What the exercise asks =>
The expected response consists solely of the lines from the line with "Bereich Kredit und" through the last line of the material below, copied exactly.

Record extracts =>
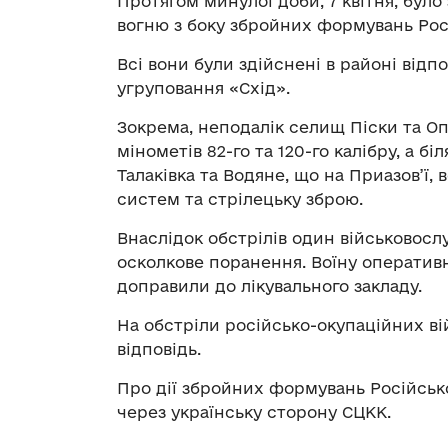
Протягом минулої доби, 7 квітня, бу
вогню з боку збройних формувань Росі
Всі вони були здійснені в районі від
угруповання «Схід».
Зокрема, неподалік селищ Піски та Оп
мінометів 82-го та 120-го калібру, а б
Талаківка та Водяне, що на Приазов’ї,
систем та стрілецьку зброю.
Внаслідок обстрілів один військовосл
осколкове поранення. Воїну операти
доправили до лікувального закладу.
На обстріли російсько-окупаційних ві
відповідь.
Про дії збройних формувань Російськ
через українську сторону СЦКК.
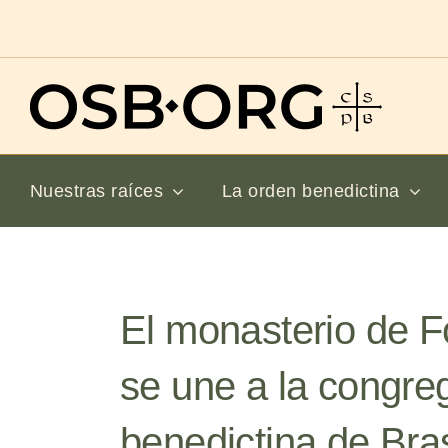
Saltar
al
contenido
Nuestras raíces
La orden benedictina
El monasterio de F
se une a la congre
benedictina de Bras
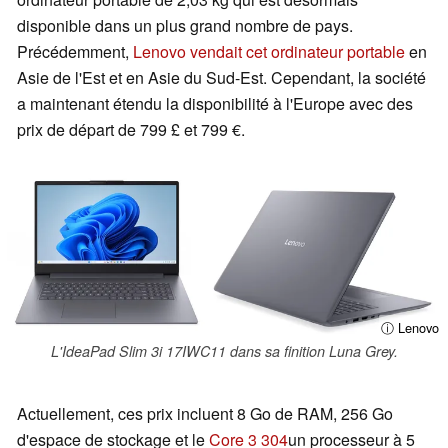
disponible dans un plus grand nombre de pays.
Précédemment,
Lenovo vendait cet ordinateur portable
en
Asie de l'Est et en Asie du Sud-Est. Cependant, la société
a maintenant étendu la disponibilité à l'Europe avec des
prix de départ de 799 £ et 799 €.
ⓘ Lenovo
L'IdeaPad Slim 3i 17IWC11 dans sa finition Luna Grey.
Actuellement, ces prix incluent 8 Go de RAM, 256 Go
d'espace de stockage et le
Core 3 304
un processeur à 5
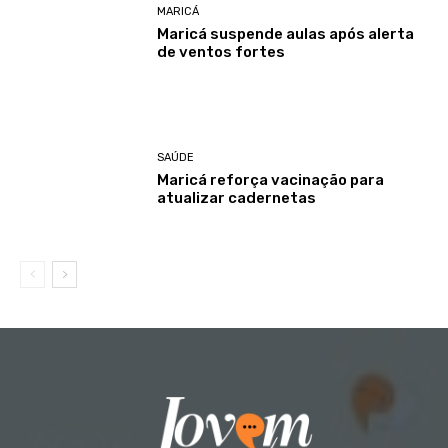
MARICÁ
Maricá suspende aulas após alerta
de ventos fortes
SAÚDE
Maricá reforça vacinação para
atualizar cadernetas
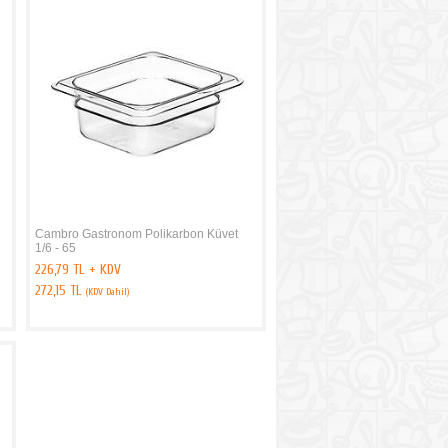
Cambro Gastronom Polikarbon Küvet
1/6 - 65
226,79 TL + KDV
272,15 TL
(KDV Dahil)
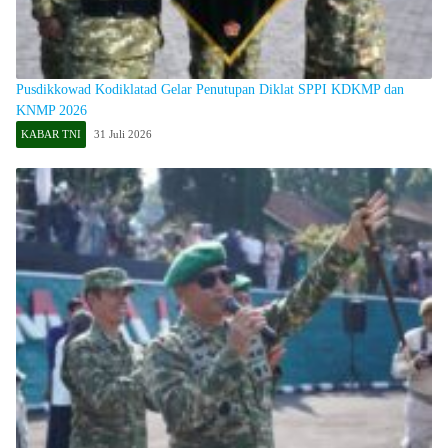
Pusdikkowad Kodiklatad Gelar Penutupan Diklat SPPI KDKMP dan
KNMP 2026
KABAR TNI
31 Juli 2026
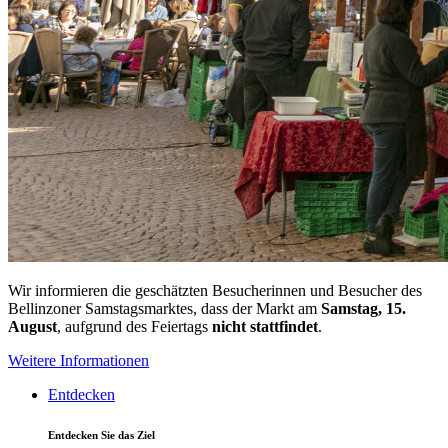
Wir informieren die geschätzten Besucherinnen und Besucher des
Bellinzoner Samstagsmarktes, dass der Markt am
Samstag, 15.
August
, aufgrund des Feiertags
nicht stattfindet
.
Weitere Informationen
Entdecken
Entdecken Sie das Ziel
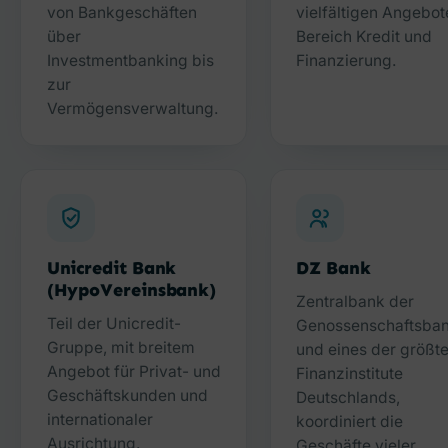
von Bankgeschäften
vielfältigen Angebot
über
Bereich Kredit und
Investmentbanking bis
Finanzierung.
zur
Vermögensverwaltung.
Unicredit Bank
DZ Bank
(HypoVereinsbank)
Zentralbank der
Teil der Unicredit-
Genossenschaftsba
Gruppe, mit breitem
und eines der größt
Angebot für Privat- und
Finanzinstitute
Geschäftskunden und
Deutschlands,
internationaler
koordiniert die
Ausrichtung.
Geschäfte vieler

Answer section =>
Bereich Kredit und
Investmentbanking bis
Finanzierung.
zur
Vermögensverwaltung.
Unicredit Bank
DZ Bank
(HypoVereinsbank)
Zentralbank der
Teil der Unicredit-
Genossenschaftsba
Gruppe, mit breitem
und eines der größt
Angebot für Privat- und
Finanzinstitute
Geschäftskunden und
Deutschlands,
internationaler
koordiniert die
Ausrichtung.
Geschäfte vieler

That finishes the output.